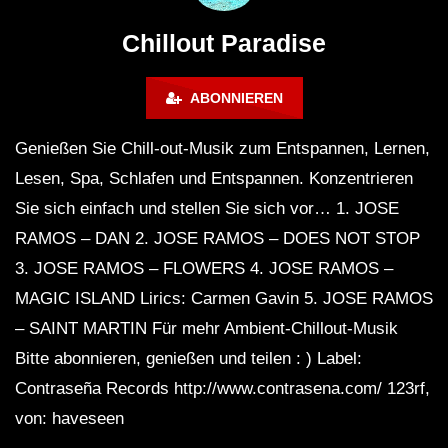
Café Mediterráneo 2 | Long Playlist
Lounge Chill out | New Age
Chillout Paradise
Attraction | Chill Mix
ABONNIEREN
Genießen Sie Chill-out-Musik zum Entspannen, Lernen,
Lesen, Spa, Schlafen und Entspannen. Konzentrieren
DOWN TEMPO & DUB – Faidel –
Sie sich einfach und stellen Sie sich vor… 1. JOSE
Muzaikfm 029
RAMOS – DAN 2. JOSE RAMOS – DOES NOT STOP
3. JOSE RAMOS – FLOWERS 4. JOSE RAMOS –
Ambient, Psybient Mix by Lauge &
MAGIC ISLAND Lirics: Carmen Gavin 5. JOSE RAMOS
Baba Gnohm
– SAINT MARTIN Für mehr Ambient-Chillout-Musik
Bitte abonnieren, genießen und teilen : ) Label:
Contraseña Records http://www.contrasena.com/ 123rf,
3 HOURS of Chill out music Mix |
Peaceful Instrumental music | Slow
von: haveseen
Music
+++++
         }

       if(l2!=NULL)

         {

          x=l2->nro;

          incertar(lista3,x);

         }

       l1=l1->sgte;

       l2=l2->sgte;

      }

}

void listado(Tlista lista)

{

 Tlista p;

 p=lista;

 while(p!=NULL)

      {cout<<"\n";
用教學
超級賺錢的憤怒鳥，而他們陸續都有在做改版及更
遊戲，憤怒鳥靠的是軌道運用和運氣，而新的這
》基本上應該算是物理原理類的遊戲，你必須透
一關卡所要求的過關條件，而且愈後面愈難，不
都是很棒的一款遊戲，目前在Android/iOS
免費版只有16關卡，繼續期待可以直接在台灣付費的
+++++
▶ **ASSIGNMENT**
The listing above holds a line with "超級賺錢的憤怒鳥，而他們陸續都有在做改版及更" and a line with "免費版只有16關卡，繼續期待可以直接在台灣付費的". Print the stretch from the first through the second, exactly and alone.

▶ **SOLVED PROBLEM**
超級賺錢的憤怒鳥，而他們陸續都有在做改版及更
遊戲，憤怒鳥靠的是軌道運用和運氣，而新的這
》基本上應該算是物理原理類的遊戲，你必須透
一關卡所要求的過關條件，而且愈後面愈難，不
都是很棒的一款遊戲，目前在Android/iOS
免費版只有16關卡，繼續期待可以直接在台灣付費的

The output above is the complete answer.